Basically, when developing a site at some point you decide how much effort you're going to put into supporting users who don't have javascript (usually out of choice), and for most people the answer is zero.
SPA is for apps, and websites are often better done with plain HTML. You don't need a megabyte of Javascript to display text with images.
I guess that people might prefer SPA because they are not very good at server programming or maybe they think it can make their resume look better (though I don't think choosing a complicated solution instead of simple one makes a good impression of an engineer).
Of course there are cases when you can't do without SPA: apps that work offline, interactive apps, online editors etc. But it doesn't make much sense to use SPA for a blog.
> at some point you decide how much effort you're going to put into supporting users who don't have javascript (usually out of choice), and for most people the answer is zero.
...until SEO people say that the site is poorly indexed so you need to generate a HTML version of the site. And you understand that it would be easier just to make a plain HTML site from the start.

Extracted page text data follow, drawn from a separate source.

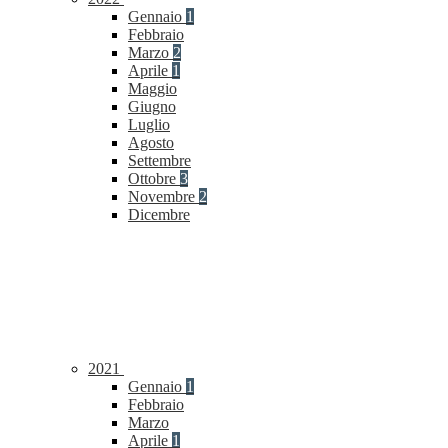
Gennaio
1
Febbraio
Marzo
2
Aprile
1
Maggio
Giugno
Luglio
Agosto
Settembre
Ottobre
3
Novembre
2
Dicembre
2021
Gennaio
1
Febbraio
Marzo
Aprile
1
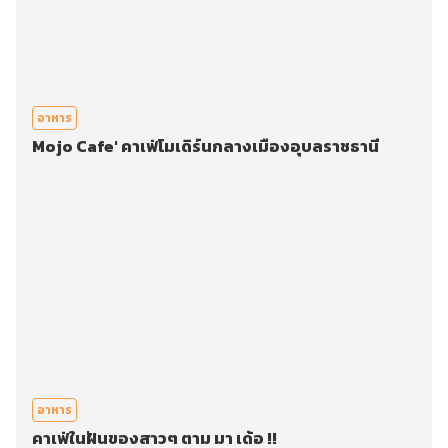
อาหาร
Mojo Cafe' คาเฟ่โมเดิร์นกลางเมืองอุบลราชธานี
อาหาร
คาเฟ่ในฝันของสาวๆ ตาม มา เด้อ !!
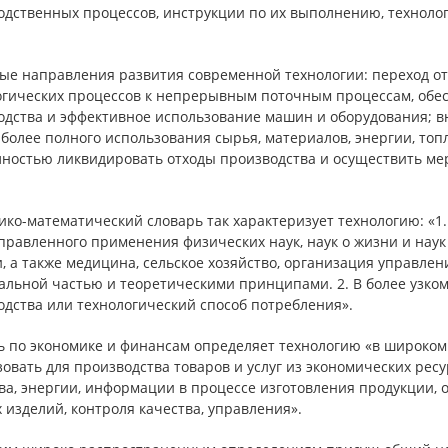
дственных процессов, инструкции по их выполнению, технолог
ые направления развития современной технологии: переход от
огических процессов к непрерывным поточным процессам, об
одства и эффективное использование машин и оборудования; вн
более полного использования сырья, материалов, энергии, топ
лностью ликвидировать отходы производства и осуществить м
.
ко-математический словарь так характеризует технологию: «1.
равленного применения физических наук, наук о жизни и наук 
, а также медицина, сельское хозяйство, организация управлен
альной частью и теоретическими принципами. 2. В более узком
одства или технологический способ потребления».
ь по экономике и финансам определяет технологию «в широком 
овать для производства товаров и услуг из экономических ресу
а, энергии, информации в процессе изготовления продукции, 
 изделий, контроля качества, управления».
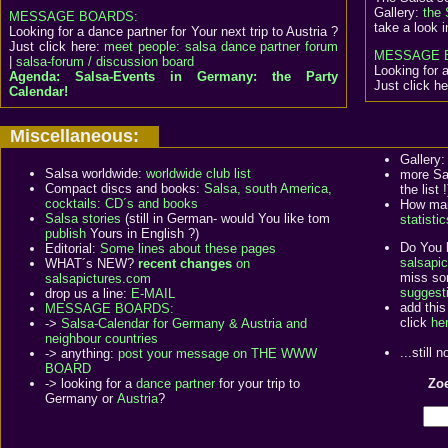
Gallery:
the 
MESSAGE BOARDS:
take a look 
Looking for a dance partner for Your next trip to Austria ?
Just click here:
meet people: salsa dance partner forum
MESSAGE 
|
salsa-forum / discussion board
Looking for a
Agenda: Salsa-Events in Germany: the Party
Just click h
Calendar!
Miscellaneous:
Gallery
Salsa worldwide:
worldwide club list
more Sa
Compact discs and books:
Salsa, south America,
the list !
cocktails: CD´s and books
How many
Salsa stories
(still in German- would You like tom
statistic
publish
Yours in English ?)
Do You l
Editorial:
Some lines about these pages
salsapic
WHAT´s NEW?
recent changes
on
miss so
salsapictures.com
suggest
drop us a line:
E-MAIL
add this
MESSAGE BOARDS:
click
he
->
Salsa-Calendar for Germany & Austria and
neighbour countries
...still 
-> anything:
post your message on THE WWW
BOARD
-> looking for a
dance partner
for your trip to
Zoe
Germany or
Austria
?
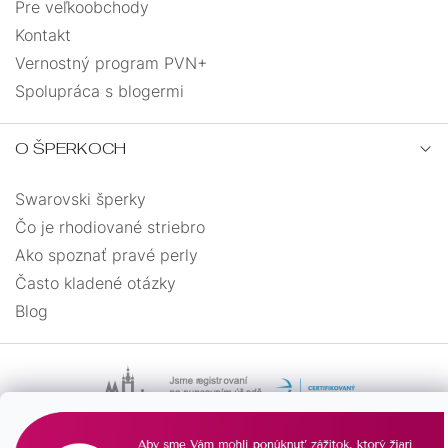
Pre veľkoobchody
Kontakt
Vernostný program PVN+
Spolupráca s blogermi
O ŠPERKOCH
Swarovski šperky
Čo je rhodiované striebro
Ako spoznať pravé perly
Často kladené otázky
Blog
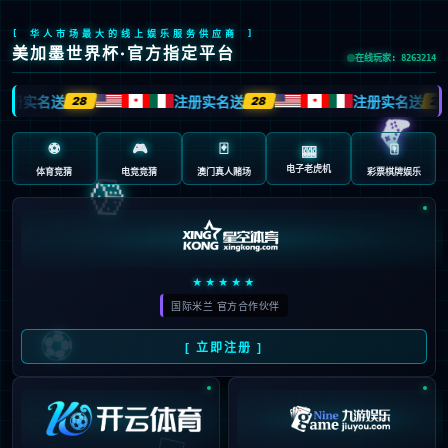
首页
/
包含"双人"标签的文章
14
双人游戏之王！《双人成行》
01月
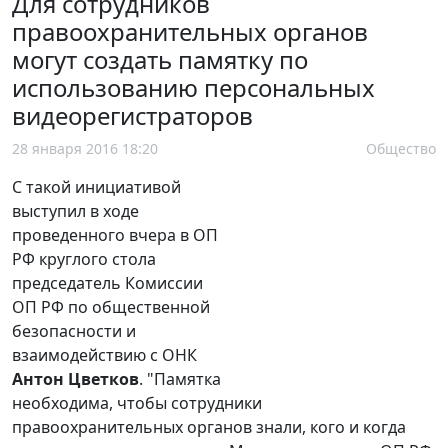
Для сотрудников
правоохранительных органов
могут создать памятку по
использованию персональных
видеорегистраторов
28 января 2016 18:20
Общество
С такой инициативой
выступил в ходе
проведенного вчера в ОП
РФ круглого стола
председатель Комиссии
ОП РФ по общественной
безопасности и
взаимодействию с ОНК
Антон Цветков
. "Памятка
необходима, чтобы сотрудники
правоохранительных органов знали, кого и когда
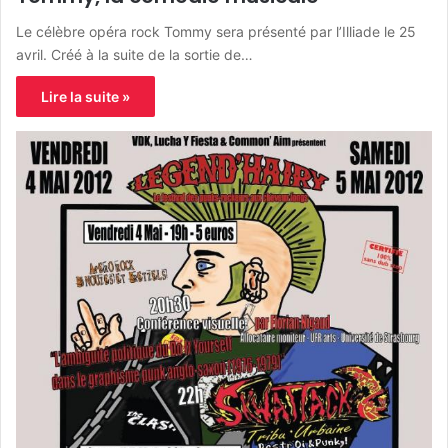
Le célèbre opéra rock Tommy sera présenté par l’Illiade le 25
avril. Créé à la suite de la sortie de…
Lire la suite »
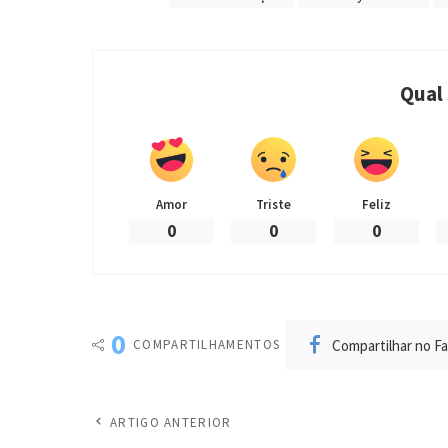
Qual
Amor
Triste
Feliz
0
0
0
0
Compartilhar no F
COMPARTILHAMENTOS
ARTIGO ANTERIOR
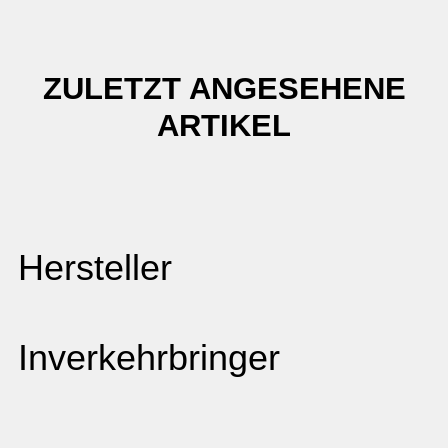
ZULETZT ANGESEHENE
ARTIKEL
Hersteller
Inverkehrbringer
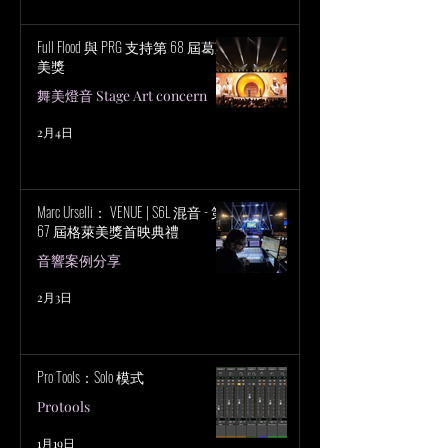
Full Flood 與 PRG 支持第 68 屆葛萊
美獎
舞美燈音 Stage Art concern
2月4日
Marc Urselli： VENUE | S6L 混音 - 第
67 屆格萊美獎首映典禮
音響案例分享
2月3日
Pro Tools：Solo 模式
Protools
1月19日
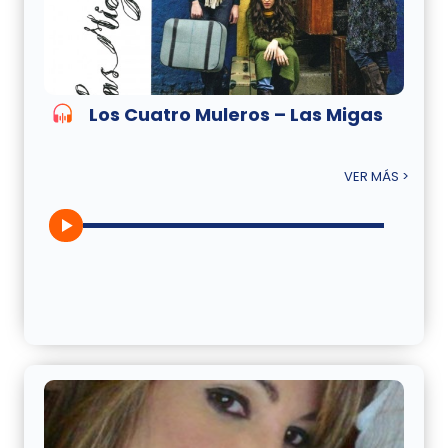
Los Cuatro Muleros – Las Migas
VER MÁS >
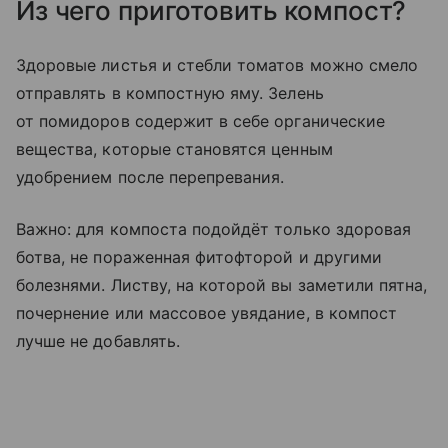
Из чего приготовить компост?
Здоровые листья и стебли томатов можно смело
отправлять в компостную яму. Зелень
от помидоров содержит в себе органические
вещества, которые становятся ценным
удобрением после перепревания.
Важно: для компоста подойдёт только здоровая
ботва, не пораженная фитофторой и другими
болезнями. Листву, на которой вы заметили пятна,
почернение или массовое увядание, в компост
лучше не добавлять.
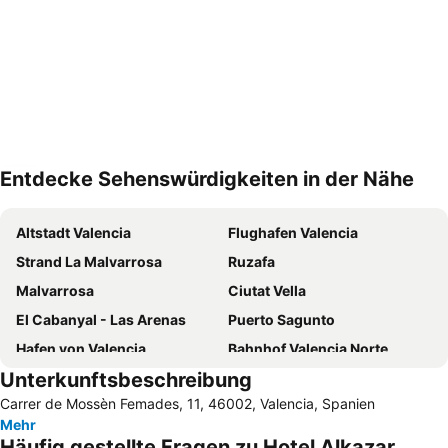
Entdecke Sehenswürdigkeiten in der Nähe
Karte vergrößern
Altstadt Valencia
Flughafen Valencia
Strand La Malvarrosa
Ruzafa
Malvarrosa
Ciutat Vella
El Cabanyal - Las Arenas
Puerto Sagunto
Hafen von Valencia
Bahnhof Valencia Norte
Unterkunftsbeschreibung
Circuit Ricardo Tormo
El Carmen
Carrer de Mossèn Femades, 11, 46002, Valencia, Spanien
Messe Valencia
Benimaclet
Mehr
Kathedrale von Valencia
Entradas Oceanografic Ciudad de las Artes
Häufig gestellte Fragen zu Hotel Alkazar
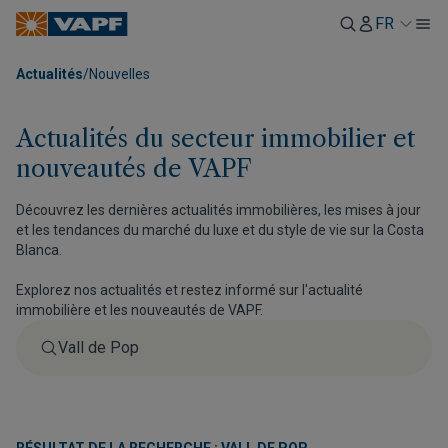
FR
Actualités
/
Nouvelles
Actualités du secteur immobilier et
nouveautés de VAPF
Découvrez les dernières actualités immobilières, les mises à jour
et les tendances du marché du luxe et du style de vie sur la Costa
Blanca.
Explorez nos actualités et restez informé sur l'actualité
immobilière et les nouveautés de VAPF.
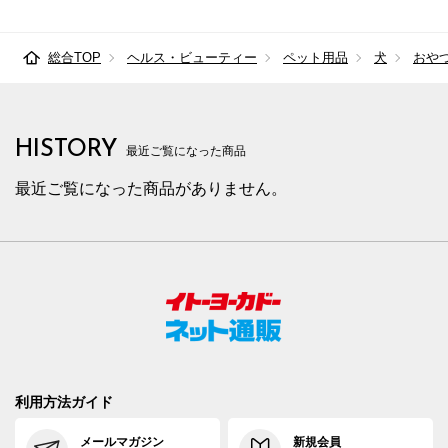
総合TOP
ヘルス・ビューティー
ペット用品
犬
おや
HISTORY
最近ご覧になった商品
最近ご覧になった商品がありません。
利用方法ガイド
メールマガジン
新規会員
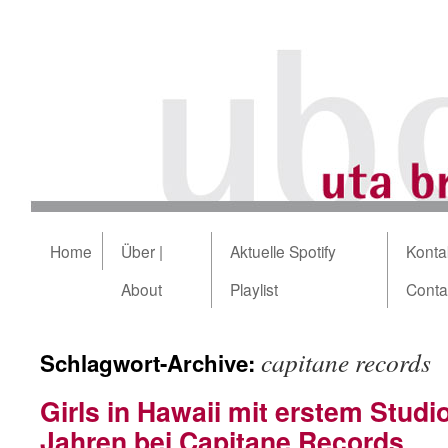
Home
Über |
Aktuelle Spotify
Kontak
About
Playlist
Conta
capitane records
Schlagwort-Archive:
Girls in Hawaii mit erstem Studi
Jahren bei Capitane Records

I have this same conversation most days at work! By the way, I agree with codedokode except for one thing. I believe it should have been implemented in plain HTML but enhanced with JS. Works for everyone. Even the 5%. https://kryogenix.org/code/browser/everyonehasjs.html
I've got the feeling this is supposed to be showing a lot more objects than it does. The timeline goes way back, but only the top bit if filled with fairly recent items.
I'm watching this with Chrome on a Mac. Possibly not the combination they made this for.
So many lifetimes and stories associated with each one of those little shards of object; these are just the ones discarded and found in this one small place.
The magnitude of all the human lifetimes and endeavors that are now all but non-existent makes my head spin. The depth of history is staggering.